Political activist Ahmed Douma of the 6 April movement looks on behind bars in Cairo, December 22, 2013. REUTERS/Stringer
The Egyptian Lawyers Syndicate has supported a decision by the lawyers defending a prominent activist to withdraw from his ongoing trial, banning its members from taking the case in their stead.
The lawyers defending activist Ahmed Douma and 286 others on charges of attacking the cabinet building in 2011 have complained about their treatment by Cairo Criminal Court during the trial, and announced their withdrawal from the case on Saturday.
Following the announcement, the national Lawyers Syndicate issued a statement to the court saying that it had accepted their request to withdraw from the trial and had banned syndicate members from taking on the defence case.
Lawyer Taher Abul-Nasr told Ahram Online that a syndicate member could still take the case, but would be referred to the syndicate's ethical committee to face sanctions. According to Abul-Nasr, the case cannot be completed without a defence team.

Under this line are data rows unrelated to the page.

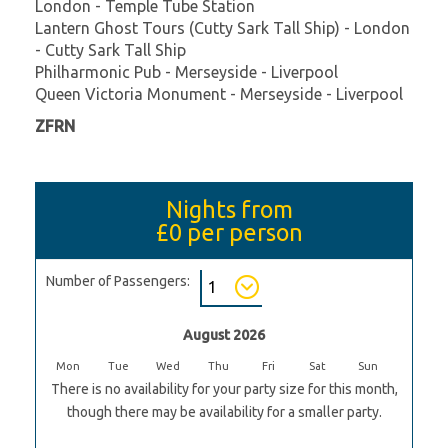
London - Temple Tube Station
Lantern Ghost Tours (Cutty Sark Tall Ship) - London
- Cutty Sark Tall Ship
Philharmonic Pub - Merseyside - Liverpool
Queen Victoria Monument - Merseyside - Liverpool
ZFRN
Nights from
£0
per person
Number of Passengers:
August 2026
Mon
Tue
Wed
Thu
Fri
Sat
Sun
There is no availability for your party size for this month,
though there may be availability for a smaller party.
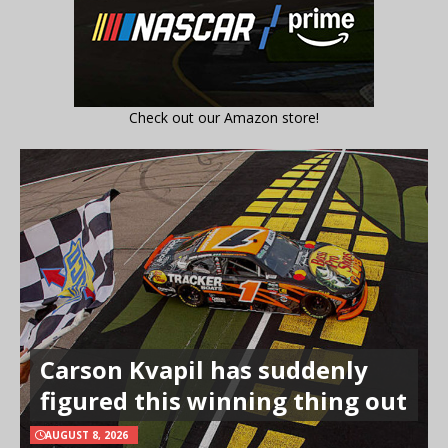
Check out our Amazon store!
Carson Kvapil has suddenly
figured this winning thing out
AUGUST 8, 2026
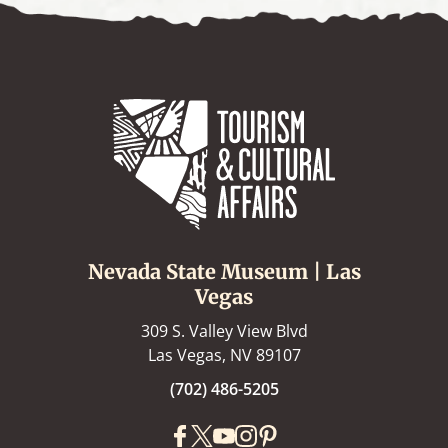
Nevada State Museum | Las
Vegas
309 S. Valley View Blvd
Las Vegas, NV 89107
(702) 486-5205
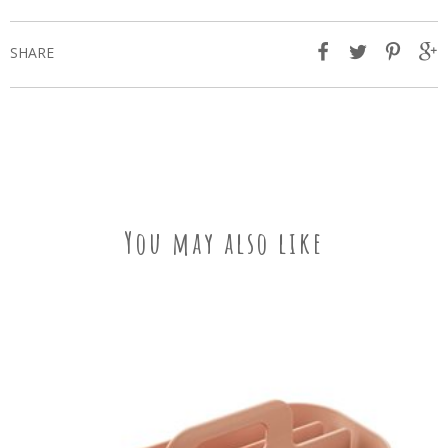
SHARE
You may also like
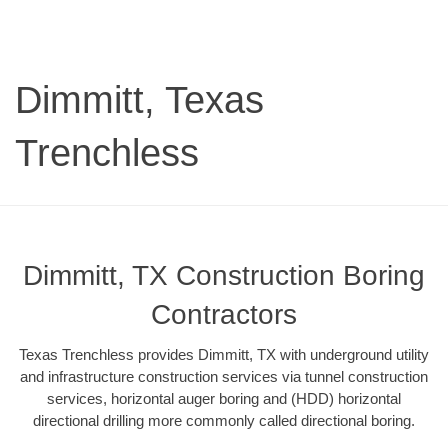
Dimmitt, Texas
Trenchless
Dimmitt, TX Construction Boring
Contractors
Texas Trenchless provides Dimmitt, TX with underground utility
and infrastructure construction services via tunnel construction
services, horizontal auger boring and (HDD) horizontal
directional drilling more commonly called directional boring.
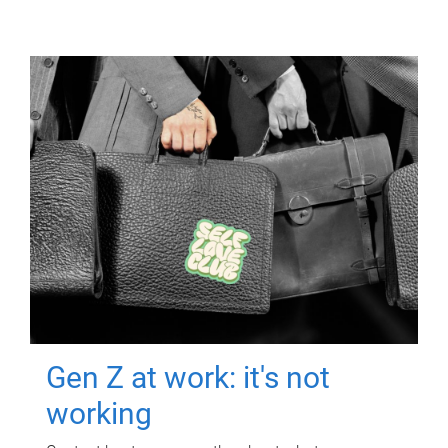
Gen Z at work: it's not
working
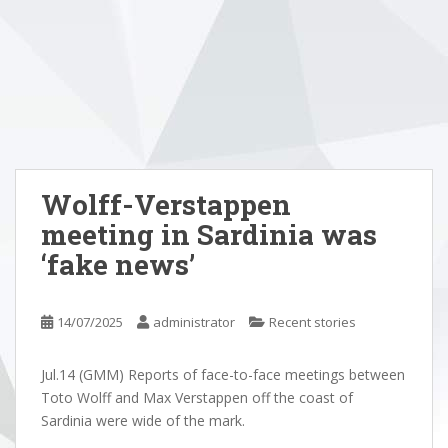
Wolff-Verstappen
meeting in Sardinia was
‘fake news’
14/07/2025
administrator
Recent stories
Jul.14 (GMM) Reports of face-to-face meetings between
Toto Wolff and Max Verstappen off the coast of
Sardinia were wide of the mark.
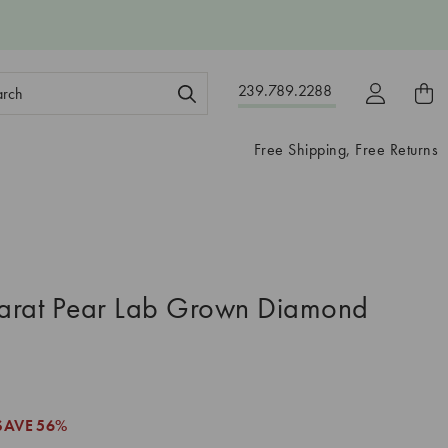
ch
239.789.2288
ord:
Free Shipping, Free Returns
arat Pear Lab Grown Diamond
SAVE
56%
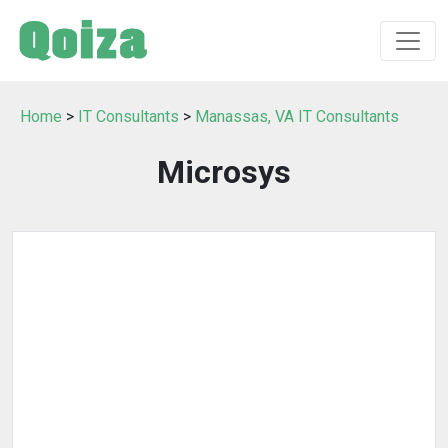
Home
>
IT Consultants
>
Manassas, VA IT Consultants
Microsys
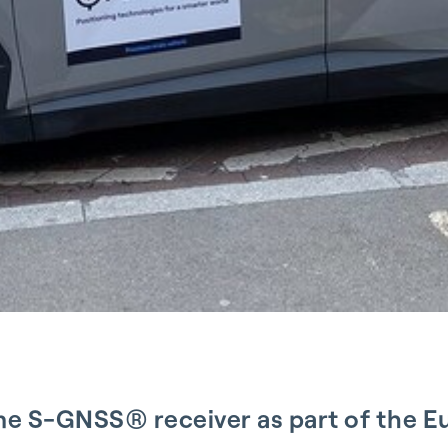
ime S-GNSS® receiver as part of the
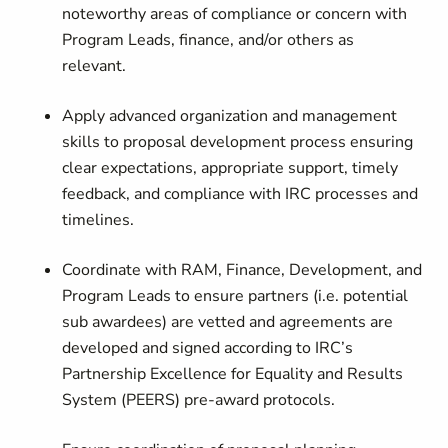
noteworthy areas of compliance or concern with
Program Leads, finance, and/or others as
relevant.
Apply advanced organization and management
skills to proposal development process ensuring
clear expectations, appropriate support, timely
feedback, and compliance with IRC processes and
timelines.
Coordinate with RAM, Finance, Development, and
Program Leads to ensure partners (i.e. potential
sub awardees) are vetted and agreements are
developed and signed according to IRC’s
Partnership Excellence for Equality and Results
System (PEERS) pre-award protocols.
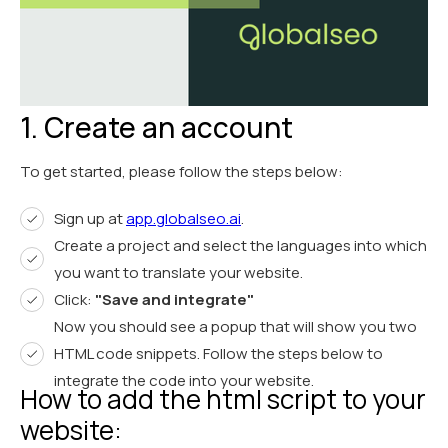
1. Create an account
To get started, please follow the steps below:
Sign up at
app.globalseo.ai
.
Create a project and select the languages into which
you want to translate your website.
Click:
"Save and integrate"
Now you should see a popup that will show you two
HTML code snippets. Follow the steps below to
integrate the code into your website.
How to add the html script to your
website:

Lawyers must be members of the syndicate in order to practice in Egypt.
In the last session on 12 November the court referred one of the defence lawyers, prominent leftist Khaled Ali, to the prosecution for questioning over "fomenting chaos in the courtroom."
Ali issued a statement at the time saying the judge had prior bias concerning a case still being reviewed, and had not heard the lawyers' defence, and had rejected a number of their demands to include certain documents in the case.
On Saturday the court, which is led by Judge Mohamed Nagy Shehata, referred the syndicate's statement to the general prosecution, deeming it "offensive."
The trial has been adjourned to 9 December. The court has asked the appeals court to assign another lawyer to the case.
Defendants in the case are accused of attacking the cabinet building and security personnel in December 2011, as well as torching the Scientific Institute in downtown Cairo during what became known as the cabinet clashes.
The violence was sparked when soldiers forcibly dispersed a three-week sit-in against military rule at the cabinet building. At least 18 were killed and hundreds injured in the violence which spanned five days.